If a line below contains "Bengkulu", add it to your tally, then answer with the tally alone.
── Listed entries ──
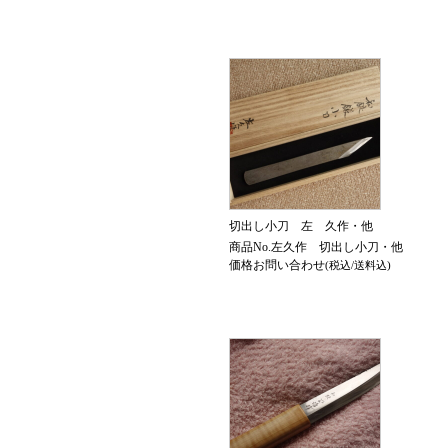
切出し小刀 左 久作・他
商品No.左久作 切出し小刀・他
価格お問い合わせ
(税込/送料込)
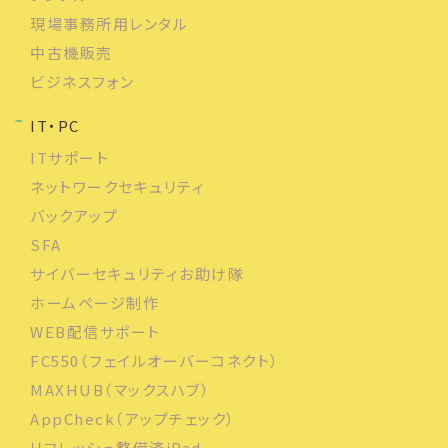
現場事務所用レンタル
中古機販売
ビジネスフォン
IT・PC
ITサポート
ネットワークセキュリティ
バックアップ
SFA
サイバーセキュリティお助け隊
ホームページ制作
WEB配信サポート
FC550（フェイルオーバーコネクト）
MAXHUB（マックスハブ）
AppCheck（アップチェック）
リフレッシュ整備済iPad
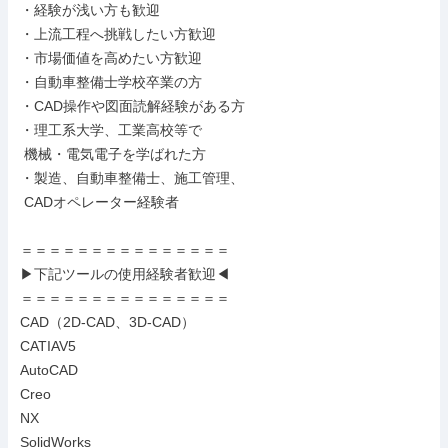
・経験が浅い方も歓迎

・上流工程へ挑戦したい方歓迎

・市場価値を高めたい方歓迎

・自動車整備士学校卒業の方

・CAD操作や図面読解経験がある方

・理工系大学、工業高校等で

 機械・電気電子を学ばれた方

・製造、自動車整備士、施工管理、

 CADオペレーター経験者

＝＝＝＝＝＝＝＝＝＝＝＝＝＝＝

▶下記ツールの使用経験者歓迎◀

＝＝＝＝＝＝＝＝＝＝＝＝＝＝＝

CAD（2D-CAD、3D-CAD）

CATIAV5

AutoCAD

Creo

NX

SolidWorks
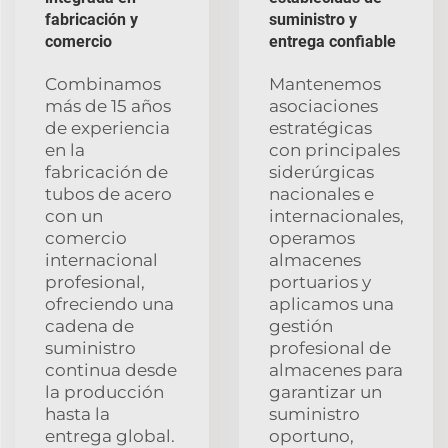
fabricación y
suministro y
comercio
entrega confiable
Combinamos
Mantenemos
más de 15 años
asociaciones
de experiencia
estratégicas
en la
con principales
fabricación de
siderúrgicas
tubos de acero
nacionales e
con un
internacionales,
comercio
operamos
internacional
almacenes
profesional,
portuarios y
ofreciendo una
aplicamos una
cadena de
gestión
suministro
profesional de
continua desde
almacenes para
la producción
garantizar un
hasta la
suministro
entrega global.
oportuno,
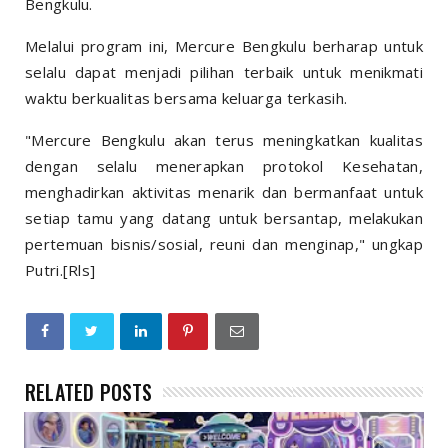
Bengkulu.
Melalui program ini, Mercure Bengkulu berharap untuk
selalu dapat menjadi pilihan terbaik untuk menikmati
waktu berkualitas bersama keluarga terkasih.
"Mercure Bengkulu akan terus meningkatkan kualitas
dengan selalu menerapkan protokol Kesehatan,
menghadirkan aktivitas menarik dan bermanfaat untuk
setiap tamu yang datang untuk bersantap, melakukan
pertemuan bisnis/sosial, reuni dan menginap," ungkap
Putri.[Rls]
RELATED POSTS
───
── Listed entries ──
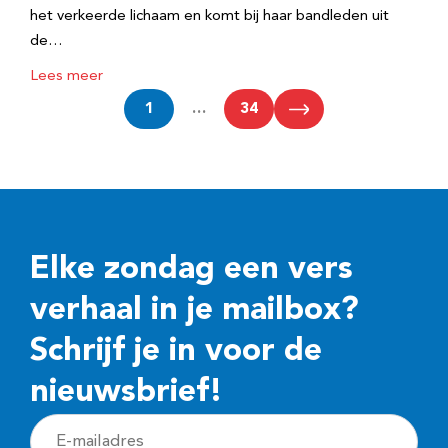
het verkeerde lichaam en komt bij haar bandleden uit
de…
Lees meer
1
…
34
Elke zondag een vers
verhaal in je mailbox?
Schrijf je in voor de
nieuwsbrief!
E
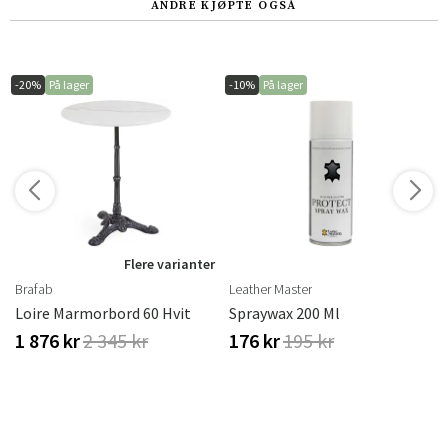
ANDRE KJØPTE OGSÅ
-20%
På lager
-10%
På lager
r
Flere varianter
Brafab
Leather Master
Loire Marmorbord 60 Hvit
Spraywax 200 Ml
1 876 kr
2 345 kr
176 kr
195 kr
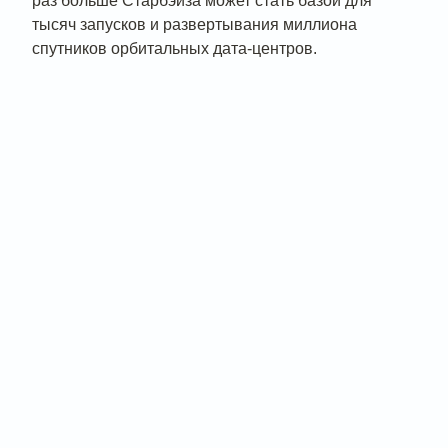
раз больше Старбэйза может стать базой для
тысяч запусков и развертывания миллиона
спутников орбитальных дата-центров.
───
= Expected answer =
3